▶ What is needed: Restate the last part of the records below word for word, beginning at the line with "Η ανοησία είναι η αιτία..." and ending at the final line.

(Page-level text extractions)
___

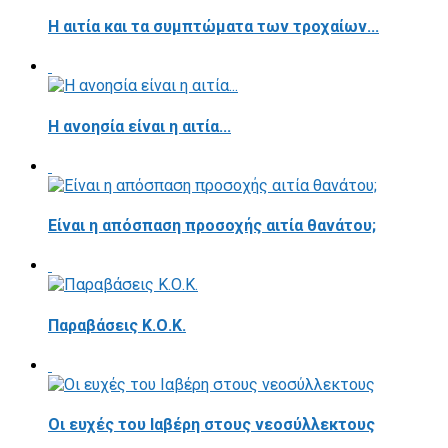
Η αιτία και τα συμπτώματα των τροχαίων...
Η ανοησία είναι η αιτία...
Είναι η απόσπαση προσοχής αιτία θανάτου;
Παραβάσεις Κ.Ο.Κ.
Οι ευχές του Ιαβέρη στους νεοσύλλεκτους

___

▶ The answer:
Η ανοησία είναι η αιτία...
Είναι η απόσπαση προσοχής αιτία θανάτου;
Παραβάσεις Κ.Ο.Κ.
Οι ευχές του Ιαβέρη στους νεοσύλλεκτους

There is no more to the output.